Problem details
A faithful copy is required. Print each line of the data exactly and omit the pictures.

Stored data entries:

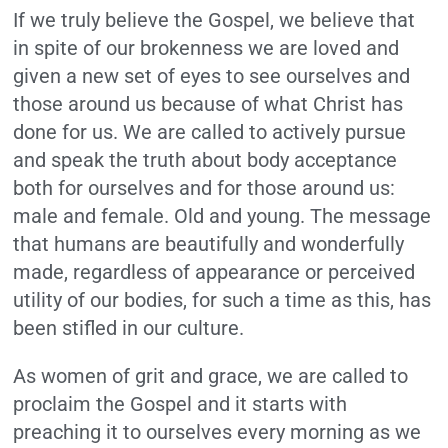
If we truly believe the Gospel, we believe that
in spite of our brokenness we are loved and
given a new set of eyes to see ourselves and
those around us because of what Christ has
done for us. We are called to actively pursue
and speak the truth about body acceptance
both for ourselves and for those around us:
male and female. Old and young. The message
that humans are beautifully and wonderfully
made, regardless of appearance or perceived
utility of our bodies, for such a time as this, has
been stifled in our culture.
As women of grit and grace, we are called to
proclaim the Gospel and it starts with
preaching it to ourselves every morning as we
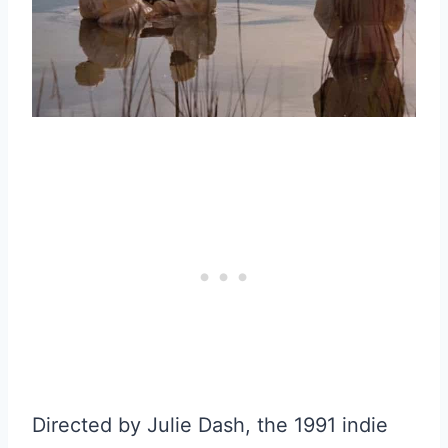
Directed by Julie Dash, the 1991 indie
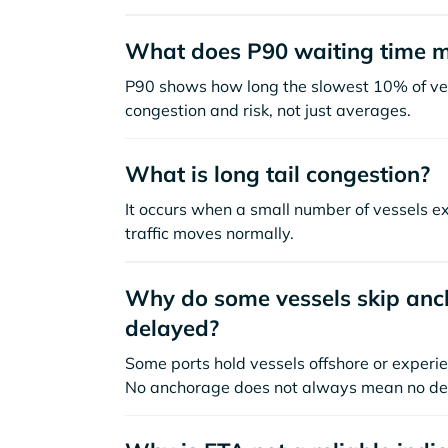
What does P90 waiting time 
P90 shows how long the slowest 10% of ves
congestion and risk, not just averages.
What is long tail congestion?
It occurs when a small number of vessels e
traffic moves normally.
Why do some vessels skip anch
delayed?
Some ports hold vessels offshore or experie
No anchorage does not always mean no de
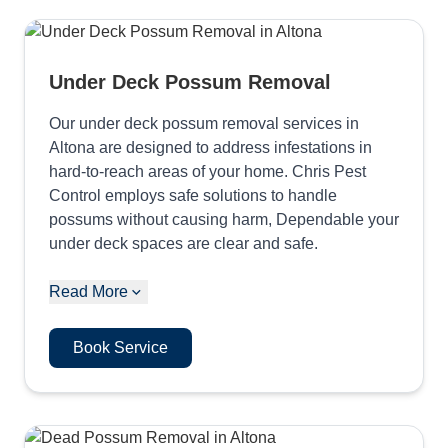
Under Deck Possum Removal
Our under deck possum removal services in
Altona are designed to address infestations in
hard-to-reach areas of your home. Chris Pest
Control employs safe solutions to handle
possums without causing harm, Dependable your
under deck spaces are clear and safe.
Read More
Book Service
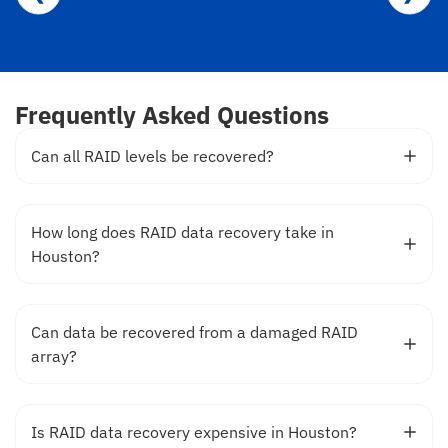
Frequently Asked Questions
Can all RAID levels be recovered?
How long does RAID data recovery take in
Houston?
Can data be recovered from a damaged RAID
array?
Is RAID data recovery expensive in Houston?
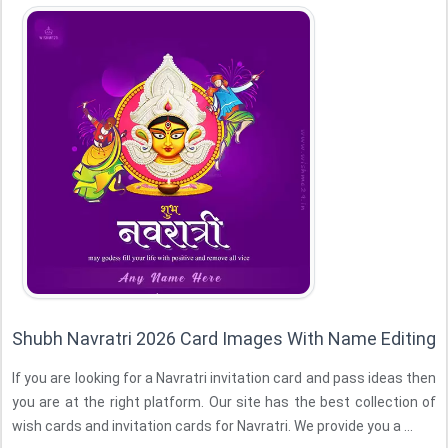
Shubh Navratri 2026 Card Images With Name Editing
If you are looking for a Navratri invitation card and pass ideas then
you are at the right platform. Our site has the best collection of
wish cards and invitation cards for Navratri. We provide you a ...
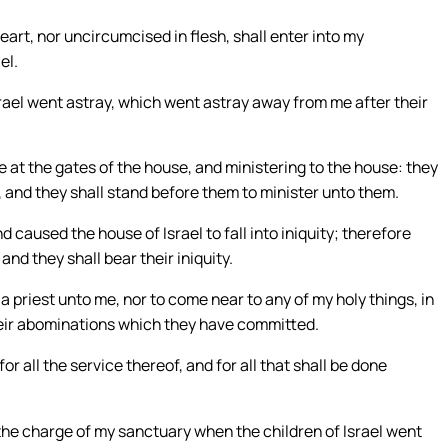
art, nor uncircumcised in flesh, shall enter into my
el.
rael went astray, which went astray away from me after their
e at the gates of the house, and ministering to the house: they
e, and they shall stand before them to minister unto them.
 caused the house of Israel to fall into iniquity; therefore
and they shall bear their iniquity.
a priest unto me, nor to come near to any of my holy things, in
their abominations which they have committed.
r all the service thereof, and for all that shall be done
 the charge of my sanctuary when the children of Israel went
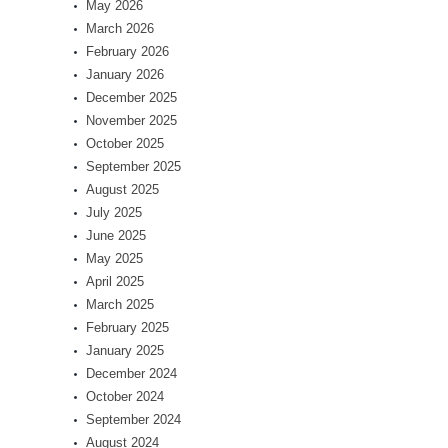
May 2026
March 2026
February 2026
January 2026
December 2025
November 2025
October 2025
September 2025
August 2025
July 2025
June 2025
May 2025
April 2025
March 2025
February 2025
January 2025
December 2024
October 2024
September 2024
August 2024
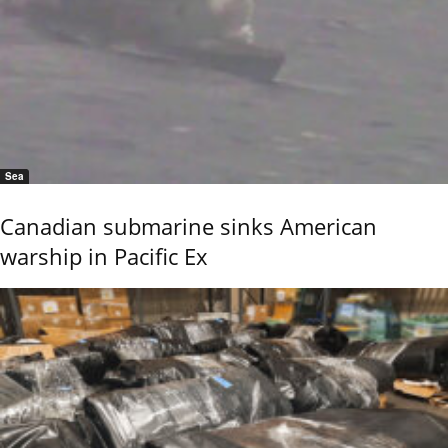
Sea
Canadian submarine sinks American
warship in Pacific Ex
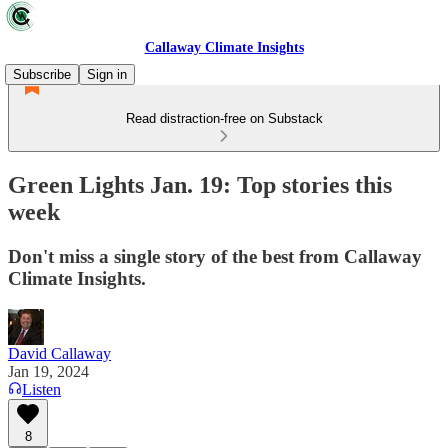
Callaway Climate Insights
Subscribe
Sign in
Read distraction-free on Substack
Green Lights Jan. 19: Top stories this
week
Don't miss a single story of the best from Callaway
Climate Insights.
David Callaway
Jan 19, 2024
Listen
8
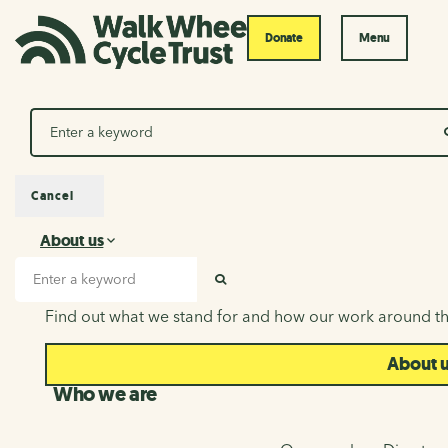
Donate
Menu
Search
Cancel
About us
About us
Search input
SEARCH
Find out what we stand for and how our work around th
About 
Who we are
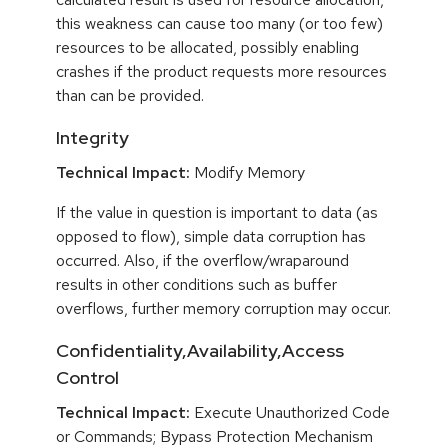
this weakness can cause too many (or too few)
resources to be allocated, possibly enabling
crashes if the product requests more resources
than can be provided.
Integrity
Technical Impact:
Modify Memory
If the value in question is important to data (as
opposed to flow), simple data corruption has
occurred. Also, if the overflow/wraparound
results in other conditions such as buffer
overflows, further memory corruption may occur.
Confidentiality,Availability,Access
Control
Technical Impact:
Execute Unauthorized Code
or Commands; Bypass Protection Mechanism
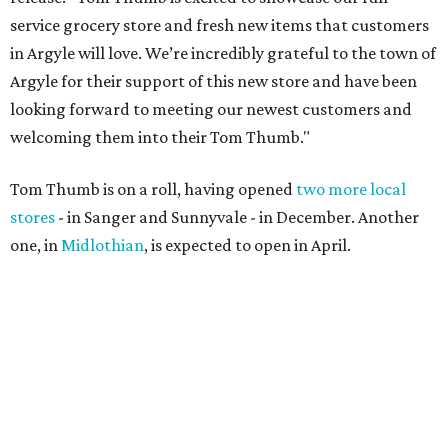
service grocery store and fresh new items that customers
in Argyle will love. We’re incredibly grateful to the town of
Argyle for their support of this new store and have been
looking forward to meeting our newest customers and
welcoming them into their Tom Thumb."
Tom Thumb is on a roll, having opened
two more local
stores
- in Sanger and Sunnyvale - in December. Another
one, in
Midlothian
, is expected to open in April.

Result for this exercise
If we truly believe the Gospel, we believe that
in spite of our brokenness we are loved and
given a new set of eyes to see ourselves and
those around us because of what Christ has
done for us. We are called to actively pursue
and speak the truth about body acceptance
both for ourselves and for those around us:
male and female. Old and young. The message
that humans are beautifully and wonderfully
made, regardless of appearance or perceived
utility of our bodies, for such a time as this, has
been stifled in our culture.
As women of grit and grace, we are called to
proclaim the Gospel and it starts with
preaching it to ourselves every morning as we
Directed by Julie Dash, the 1991 indie
What does P90 waiting time 
P90 shows how long the slowest 10% of ves
congestion and risk, not just averages.
What is long tail congestion?
It occurs when a small number of vessels e
traffic moves normally.
Why do some vessels skip anch
delayed?
Some ports hold vessels offshore or experie
No anchorage does not always mean no de
Under Deck Possum Removal
Our under deck possum removal services in
Altona are designed to address infestations in
hard-to-reach areas of your home. Chris Pest
Control employs safe solutions to handle
possums without causing harm, Dependable your
under deck spaces are clear and safe.
Read More
Book Service
Frequently Asked Questions
Can all RAID levels be recovered?
How long does RAID data recovery take in
Houston?
Can data be recovered from a damaged RAID
array?
Is RAID data recovery expensive in Houston?
Shubh Navratri 2026 Card Images With Name Editing
If you are looking for a Navratri invitation card and pass ideas then
you are at the right platform. Our site has the best collection of
wish cards and invitation cards for Navratri. We provide you a ...
art, nor uncircumcised in flesh, shall enter into my
el.
rael went astray, which went astray away from me after their
e at the gates of the house, and ministering to the house: they
e, and they shall stand before them to minister unto them.
 caused the house of Israel to fall into iniquity; therefore
and they shall bear their iniquity.
a priest unto me, nor to come near to any of my holy things, in
their abominations which they have committed.
r all the service thereof, and for all that shall be done
 the charge of my sanctuary when the children of Israel went
May 2026
March 2026
February 2026
January 2026
December 2025
November 2025
October 2025
September 2025
August 2025
July 2025
June 2025
May 2025
April 2025
March 2025
February 2025
January 2025
December 2024
October 2024
September 2024
August 2024
Sea
Canadian submarine sinks American
warship in Pacific Ex
Callaway Climate Insights
Subscribe
Sign in
Read distraction-free on Substack
Green Lights Jan. 19: Top stories this
week
Don't miss a single story of the best from Callaway
Climate Insights.
David Callaway
Jan 19, 2024
Listen
8
Donate
Menu
Search
Cancel
About us
About us
Search input
SEARCH
Find out what we stand for and how our work around th
About 
Who we are
this weakness can cause too many (or too few)
resources to be allocated, possibly enabling
crashes if the product requests more resources
than can be provided.
Integrity
Technical Impact:
Modify Memory
If the value in question is important to data (as
opposed to flow), simple data corruption has
occurred. Also, if the overflow/wraparound
results in other conditions such as buffer
overflows, further memory corruption may occur.
Confidentiality,Availability,Access
Control
Technical Impact:
Execute Unauthorized Code
or Commands; Bypass Protection Mechanism
service grocery store and fresh new items that customers
in Argyle will love. We’re incredibly grateful to the town of
Argyle for their support of this new store and have been
looking forward to meeting our newest customers and
welcoming them into their Tom Thumb."
Tom Thumb is on a roll, having opened
two more local
stores
- in Sanger and Sunnyvale - in December. Another
one, in
Midlothian
, is expected to open in April.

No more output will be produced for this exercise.